Toutefois, comme l’attention populaire, en particulier de la jeunesse, est braquée sur la question climatique, ce qui a porté Québec solidaire à en faire une priorité quasiment absolue, on s’inquiète d’un divorce stratégique entre priorité populaire et celle prolétarienne. On conçoit à peine le FC comme une lutte climatique alors qu’elle en est le cœur, ce qu’ignore totalement le Plan de transition Solidaire.

Une société écologique suppose une décroissance radicale de la fabrication de produits trébuchants et sonnants relevant de la consommation de masse soit de choses insalubres ou inutiles ou disproportionnées ou éphémères inculquées par la publicité, le crédit facile, la mode, l’aliénation, la solitude, relevant aussi du militarisme et du tape-à-l’œil. Par contre, cette société écologique réclame une hausse vertigineuse des services envers les personnes dont le cœur sont les services publics. Comparés à la production des choses, ces services publics sont peu énergivores en combustibles fossiles mais le sont en énergie humaine, avec un complément potentiel d’énergie renouvelable (transport en commun, climatisation des bâtiments). Comparés à la chaîne de montage ou au poste de travail devant l’ordinateur lesquels isolent et aliènent, la prestation de services publics crée une richesse de rapports sociaux, ce que la patronat tend à nier et minimiser par le minutage et des ratios trop élevés, lesquels font reculer le consumérisme qui carbure à l’isolement et à l’aliénation. Cette société écologique est une société éco-féministe du « prendre soin » des gens et de la terre-mère réalisant le plein emploi écologique. Tel est le sens politico-idéologique du FC apte à fusionner lutte du prolétariat pour la justice sociale, lutte des femmes pour l’égalité et l’autonomie, lutte des communautés racisées contre la discrimination et pour la dignité et lutte de la jeunesse, d’âge et de cœur, pour le climat.

Les « de souche » ont à se joindre en masse aux manifs contre le racisme et à en prendre l’initiative

C’est cette grande fusion autour de l’historique FC qui concerne près de 20% de la force de travail du Québec, une rareté mondiale acquise du moment pré-révolutionnaire de 1972, que veut briser dans l’œuf l’offensive raciste de la CAQ soutenue par le PQ, pour le plus grand embarras des Libéraux qui profitent quand même du fait que Québec solidaire tente de faire diversion sur la base d’une campagne climatique tronquée par sa vision capitaliste vert.
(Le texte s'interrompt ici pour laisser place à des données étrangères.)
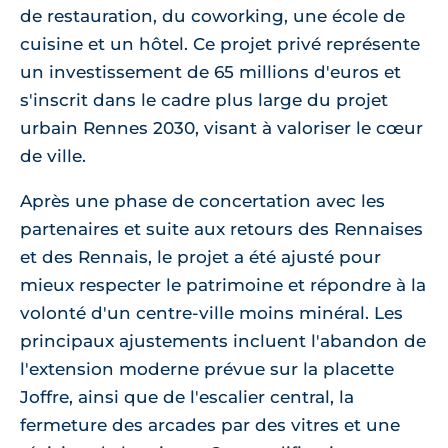
de restauration, du coworking, une école de
cuisine et un hôtel. Ce projet privé représente
un investissement de 65 millions d'euros et
s'inscrit dans le cadre plus large du projet
urbain Rennes 2030, visant à valoriser le cœur
de ville.
Après une phase de concertation avec les
partenaires et suite aux retours des Rennaises
et des Rennais, le projet a été ajusté pour
mieux respecter le patrimoine et répondre à la
volonté d'un centre-ville moins minéral. Les
principaux ajustements incluent l'abandon de
l'extension moderne prévue sur la placette
Joffre, ainsi que de l'escalier central, la
fermeture des arcades par des vitres et une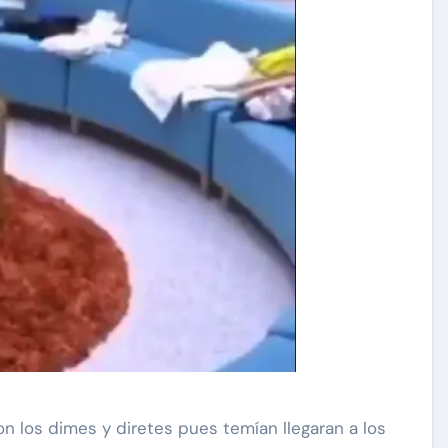
on los dimes y diretes pues temían llegaran a los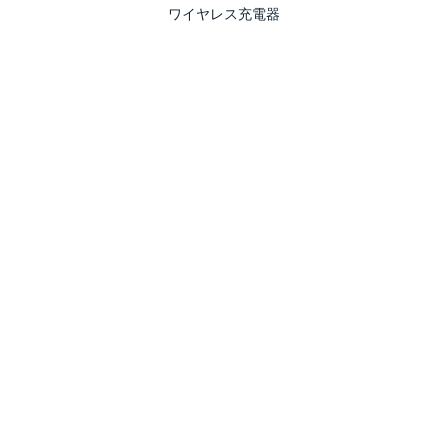
ワイヤレス充電器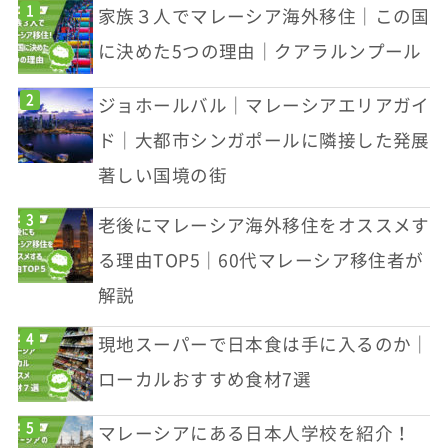
家族３人でマレーシア海外移住｜この国
に決めた5つの理由｜クアラルンプール
ジョホールバル｜マレーシアエリアガイ
ド｜大都市シンガポールに隣接した発展
著しい国境の街
老後にマレーシア海外移住をオススメす
る理由TOP5｜60代マレーシア移住者が
解説
現地スーパーで日本食は手に入るのか｜
ローカルおすすめ食材7選
マレーシアにある日本人学校を紹介！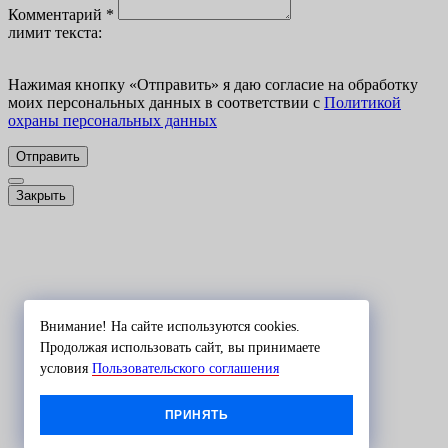
Комментарий *
лимит текста:
Нажимая кнопку
«
Отправить» я даю согласие на обработку
моих персональных данных в соответствии с
Политикой
охраны персональных данных
Отправить
Закрыть
Внимание! На сайте используются cookies.
Продолжая использовать сайт, вы принимаете
условия
Пользовательского соглашения
ПРИНЯТЬ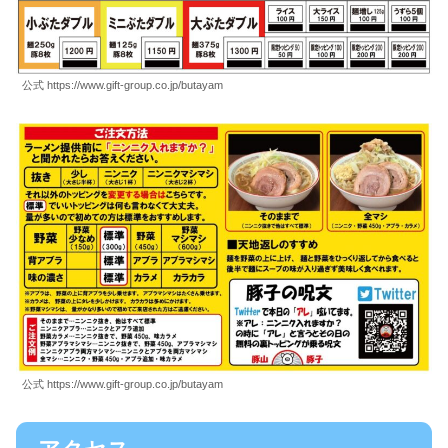
公式 https://www.gift-group.co.jp/butayam
公式 https://www.gift-group.co.jp/butayam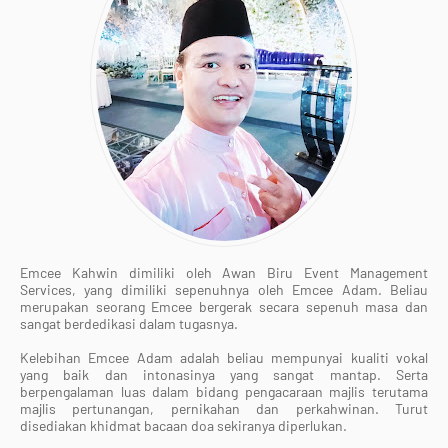
Emcee Kahwin dimiliki oleh Awan Biru Event Management
Services, yang dimiliki sepenuhnya oleh Emcee Adam. Beliau
merupakan seorang Emcee bergerak secara sepenuh masa dan
sangat berdedikasi dalam tugasnya.
Kelebihan Emcee Adam adalah beliau mempunyai kualiti vokal
yang baik dan intonasinya yang sangat mantap. Serta
berpengalaman luas dalam bidang pengacaraan majlis terutama
majlis pertunangan, pernikahan dan perkahwinan. Turut
disediakan khidmat bacaan doa sekiranya diperlukan.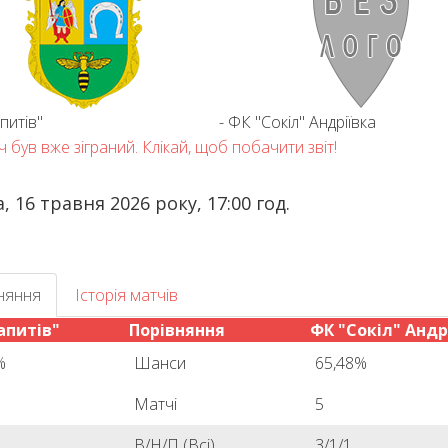
питів"
-
ФК "Сокіл" Андріївка
 був вже зіграний. Клікай, щоб побачити звіт!
, 16 травня 2026 року, 17:00 год.
няння
Історія матчів
апитів"
Порівняння
ФК "Сокіл" Андр
%
Шанси
65,48%
Матчі
5
В/Н/П (Всі)
3/1/1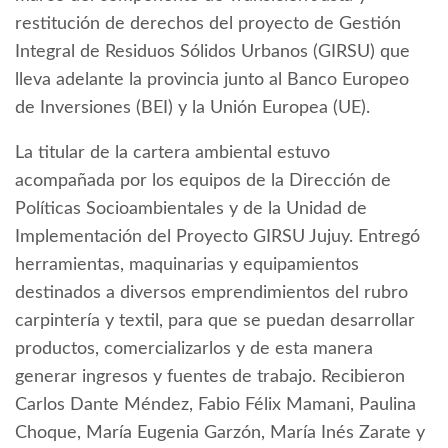
restitución de derechos del proyecto de Gestión
Integral de Residuos Sólidos Urbanos (GIRSU) que
lleva adelante la provincia junto al Banco Europeo
de Inversiones (BEI) y la Unión Europea (UE).
La titular de la cartera ambiental estuvo
acompañada por los equipos de la Dirección de
Políticas Socioambientales y de la Unidad de
Implementación del Proyecto GIRSU Jujuy. Entregó
herramientas, maquinarias y equipamientos
destinados a diversos emprendimientos del rubro
carpintería y textil, para que se puedan desarrollar
productos, comercializarlos y de esta manera
generar ingresos y fuentes de trabajo. Recibieron
Carlos Dante Méndez, Fabio Félix Mamani, Paulina
Choque, María Eugenia Garzón, María Inés Zarate y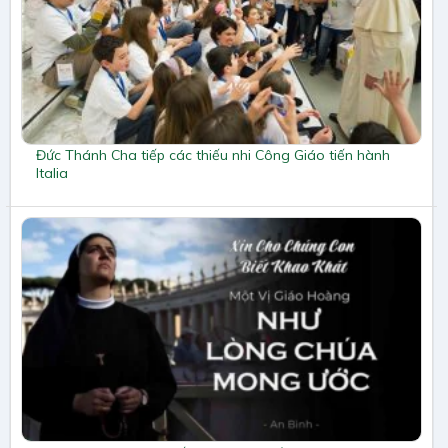
Đức Thánh Cha tiếp các thiếu nhi Công Giáo tiến hành
Italia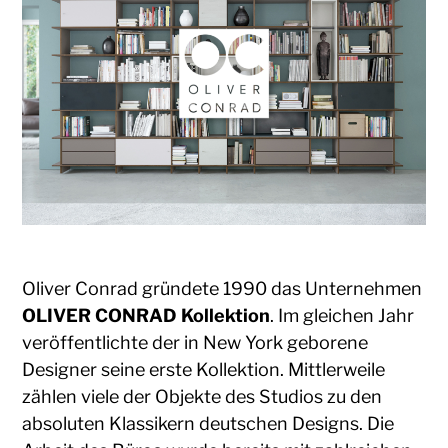
Oliver Conrad gründete 1990 das Unternehmen
OLIVER CONRAD Kollektion
. Im gleichen Jahr
veröffentlichte der in New York geborene
Designer seine erste Kollektion. Mittlerweile
zählen viele der Objekte des Studios zu den
absoluten Klassikern deutschen Designs. Die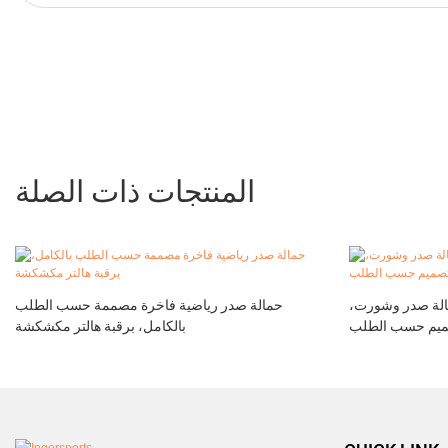
المنتجات ذات الصلة
الة صدر وشورت،
حمالة صدر رياضية فاخرة مصممة حسب الطلب
بالكامل، برقبة هالتر مكشكشة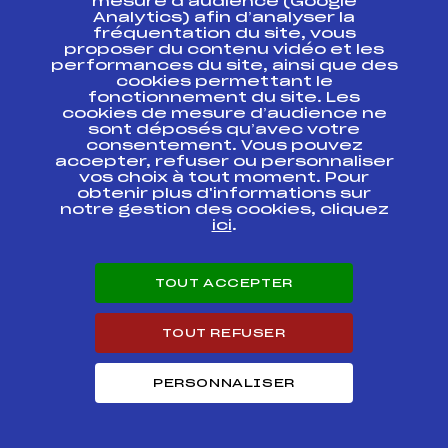
mesure d’audience (Google
Analytics) afin d’analyser la
COUPE DU MONDE
FFS
fréquentation du site, vous
FIS0339
KO SPRINT FINAL
proposer du contenu vidéo et les
performances du site, ainsi que des
cookies permettant le
COUPE DU MONDE
FFS
FIS0338.FFS
fonctionnement du site. Les
cookies de mesure d’audience ne
sont déposés qu’avec votre
COUPE DU MONDE
consentement. Vous pouvez
(Tour de Ski Stage
FFS
FIS0326.FFS
accepter, refuser ou personnaliser
3 of 6)
vos choix à tout moment. Pour
obtenir plus d'informations sur
COUPE DU MONDE
notre gestion des cookies, cliquez
(Tour de Ski Stage
ici
.
FFS
FIS0327
3 of 6) KO SPRINT
FINAL
TOUT ACCEPTER
COUPE DU MONDE
(Tour de Ski Stage
FFS
FIS0225.FFS
2 of 6)
TOUT REFUSER
COUPE DU MONDE
(Tour de Ski Stage
FFS
FIS0223.FFS
PERSONNALISER
1 of 6)
COUPE DU MONDE
FFS
FIS0219.FFS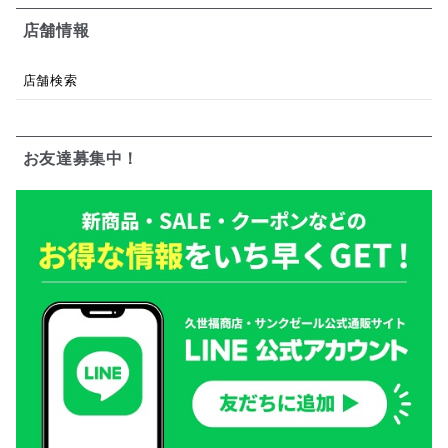
店舗情報
店舗検索
お友達募集中！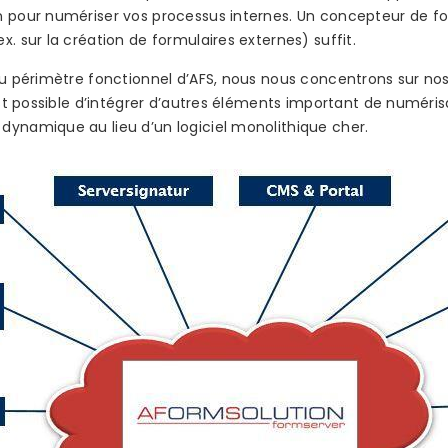
n pour numériser vos processus internes. Un concepteur de fo
. sur la création de formulaires externes) suffit.
du périmètre fonctionnel d’AFS, nous nous concentrons sur no
 est possible d’intégrer d’autres éléments important de numéri
dynamique au lieu d’un logiciel monolithique cher.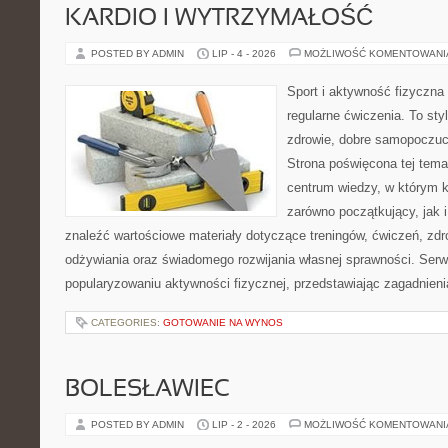
KARDIO I WYTRZYMAŁOŚĆ
POSTED BY ADMIN
LIP - 4 - 2026
MOŻLIWOŚĆ KOMENTOWAN
Sport i aktywność fizyczna 
regularne ćwiczenia. To sty
zdrowie, dobre samopoczuci
Strona poświęcona tej tem
centrum wiedzy, w którym k
zarówno początkujący, jak
znaleźć wartościowe materiały dotyczące treningów, ćwiczeń, zdr
odżywiania oraz świadomego rozwijania własnej sprawności. Serwi
popularyzowaniu aktywności fizycznej, przedstawiając zagadnien
CATEGORIES:
GOTOWANIE NA WYNOS
BOLESŁAWIEC
POSTED BY ADMIN
LIP - 2 - 2026
MOŻLIWOŚĆ KOMENTOWAN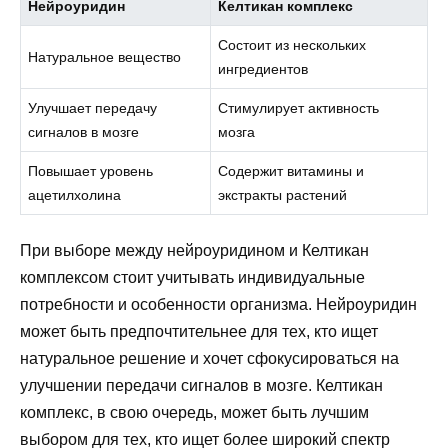
Нейроуридин
Келтикан комплекс
Состоит из нескольких
Натуральное вещество
ингредиентов
Улучшает передачу
Стимулирует активность
сигналов в мозге
мозга
Повышает уровень
Содержит витамины и
ацетилхолина
экстракты растений
При выборе между нейроуридином и Келтикан
комплексом стоит учитывать индивидуальные
потребности и особенности организма. Нейроуридин
может быть предпочтительнее для тех, кто ищет
натуральное решение и хочет сфокусироваться на
улучшении передачи сигналов в мозге. Келтикан
комплекс, в свою очередь, может быть лучшим
выбором для тех, кто ищет более широкий спектр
Québec solidaire a raté les deux premières manifestations contre la loi de la CAQ sur les signes religieux et sa politique d’immigration restrictive, celle organisée par la gauche anti-raciste surtout issue des communautés racisées qui en passant a critiqué les propos sinophobes du parti restés sans excuses, puis celle plus nombreuse organisée par la composante plus nationaliste et religieuse de ces communautés. Dimanche, le 14 avril à 14h, une initiative provenant des réseaux sociaux à laquelle quelques centaines de personnes ont dit vouloir participer aura lieu à la Place Émilie-Gamelin. (Une coalition de politiciens fédéraux, provinciaux et municipaux et de représentants de conseils scolaires provenant surtout de milieux anglophones organise un rassemblement pour la liberté de religion le même jour à Côte-St-Luc.)

Une présence Solidaire organisée, sans faire la moue à propos des orientations politiques de l’organisation de ces rassemblements — la gauche indépendantiste a toujours plaidé pour un appui à l’indépendance malgré la direction péquiste — enverrait une message de solidarité et d’unité sans lesquelles la mobilisation climatique et pro-FC serait compromise. La manifestation traditionnelle du Premier mai offre une magnifique occasion d’un grand rassemblement national joignant l’opposition à loi islamophobe sur les signes religieux à l’appui aux luttes des chauffeurs de taxi, à celle pour la rémunération des stages et à celle des travailleurs de ABI tout en étant un exercice de réchauffement pour préparer le Front commun climatique, féministe, anti-raciste et pour la justice sociale.